Could you count the lines below that include the word "happening" and give only the number?

--

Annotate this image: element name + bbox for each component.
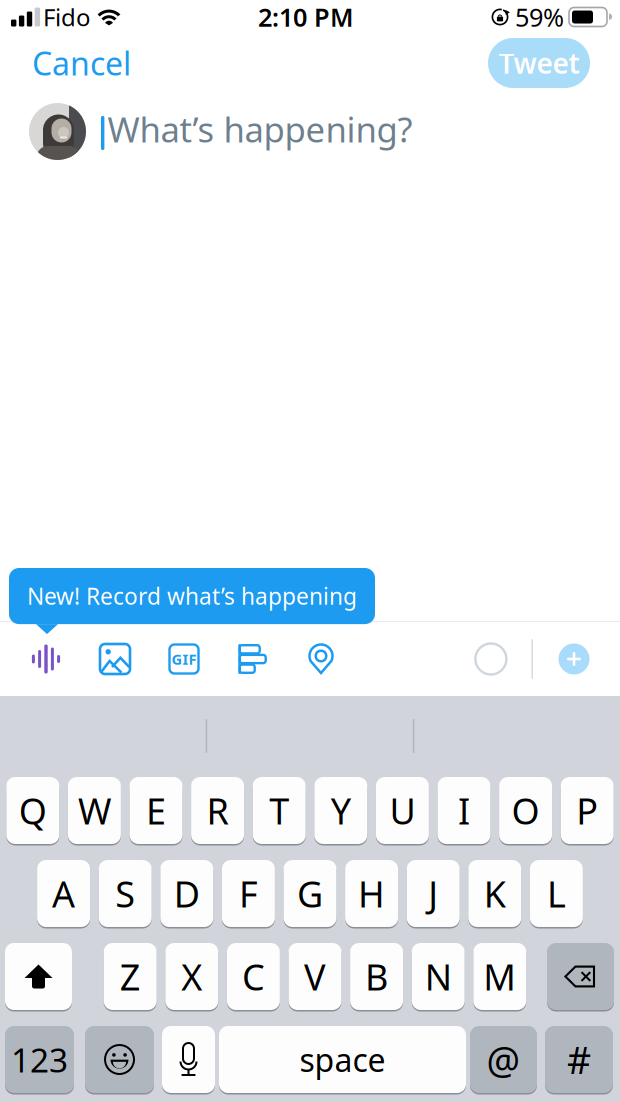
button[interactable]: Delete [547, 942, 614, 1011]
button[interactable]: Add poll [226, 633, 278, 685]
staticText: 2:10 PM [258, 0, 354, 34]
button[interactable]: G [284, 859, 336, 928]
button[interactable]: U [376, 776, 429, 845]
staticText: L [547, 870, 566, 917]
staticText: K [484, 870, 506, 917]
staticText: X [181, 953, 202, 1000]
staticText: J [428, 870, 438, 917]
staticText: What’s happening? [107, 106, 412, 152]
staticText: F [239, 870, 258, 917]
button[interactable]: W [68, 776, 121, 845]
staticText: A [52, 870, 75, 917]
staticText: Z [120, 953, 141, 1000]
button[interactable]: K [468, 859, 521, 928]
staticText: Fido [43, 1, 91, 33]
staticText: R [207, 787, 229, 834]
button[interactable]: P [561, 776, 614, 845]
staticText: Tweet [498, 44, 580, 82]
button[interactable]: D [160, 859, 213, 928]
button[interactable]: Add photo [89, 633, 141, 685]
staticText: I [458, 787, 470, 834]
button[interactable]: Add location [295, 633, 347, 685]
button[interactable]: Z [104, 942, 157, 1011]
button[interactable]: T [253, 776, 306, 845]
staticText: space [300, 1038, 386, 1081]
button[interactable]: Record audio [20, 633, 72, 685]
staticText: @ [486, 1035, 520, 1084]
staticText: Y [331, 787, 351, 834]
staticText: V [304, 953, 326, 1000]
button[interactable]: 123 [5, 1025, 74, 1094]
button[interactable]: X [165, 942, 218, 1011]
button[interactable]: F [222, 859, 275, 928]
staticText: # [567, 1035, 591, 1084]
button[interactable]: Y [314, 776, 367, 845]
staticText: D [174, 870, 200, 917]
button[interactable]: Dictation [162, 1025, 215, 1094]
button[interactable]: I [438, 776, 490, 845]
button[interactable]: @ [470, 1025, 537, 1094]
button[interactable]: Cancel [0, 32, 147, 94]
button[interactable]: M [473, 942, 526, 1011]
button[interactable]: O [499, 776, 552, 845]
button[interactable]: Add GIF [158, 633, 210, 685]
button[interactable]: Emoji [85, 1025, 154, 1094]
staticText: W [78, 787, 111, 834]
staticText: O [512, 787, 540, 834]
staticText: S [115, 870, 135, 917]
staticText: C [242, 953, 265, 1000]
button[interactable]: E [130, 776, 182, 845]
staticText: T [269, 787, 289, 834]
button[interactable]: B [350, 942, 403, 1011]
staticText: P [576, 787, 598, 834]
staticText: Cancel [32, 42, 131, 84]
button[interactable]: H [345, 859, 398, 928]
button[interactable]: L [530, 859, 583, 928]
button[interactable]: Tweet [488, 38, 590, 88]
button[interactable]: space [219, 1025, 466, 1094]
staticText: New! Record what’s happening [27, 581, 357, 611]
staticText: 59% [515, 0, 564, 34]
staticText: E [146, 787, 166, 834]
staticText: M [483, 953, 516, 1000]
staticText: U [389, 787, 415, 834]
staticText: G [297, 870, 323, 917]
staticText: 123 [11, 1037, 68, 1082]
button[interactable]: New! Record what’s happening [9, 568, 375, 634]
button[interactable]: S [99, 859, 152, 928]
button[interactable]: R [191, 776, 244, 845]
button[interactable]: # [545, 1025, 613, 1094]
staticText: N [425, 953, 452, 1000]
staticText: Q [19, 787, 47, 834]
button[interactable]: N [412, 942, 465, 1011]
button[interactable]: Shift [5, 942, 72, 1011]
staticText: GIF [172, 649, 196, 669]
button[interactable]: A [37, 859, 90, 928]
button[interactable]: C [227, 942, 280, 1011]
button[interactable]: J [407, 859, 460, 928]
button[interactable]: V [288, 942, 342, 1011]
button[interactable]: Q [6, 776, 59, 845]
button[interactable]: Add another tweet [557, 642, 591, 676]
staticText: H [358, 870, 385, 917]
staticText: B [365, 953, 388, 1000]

--

_Your response_
3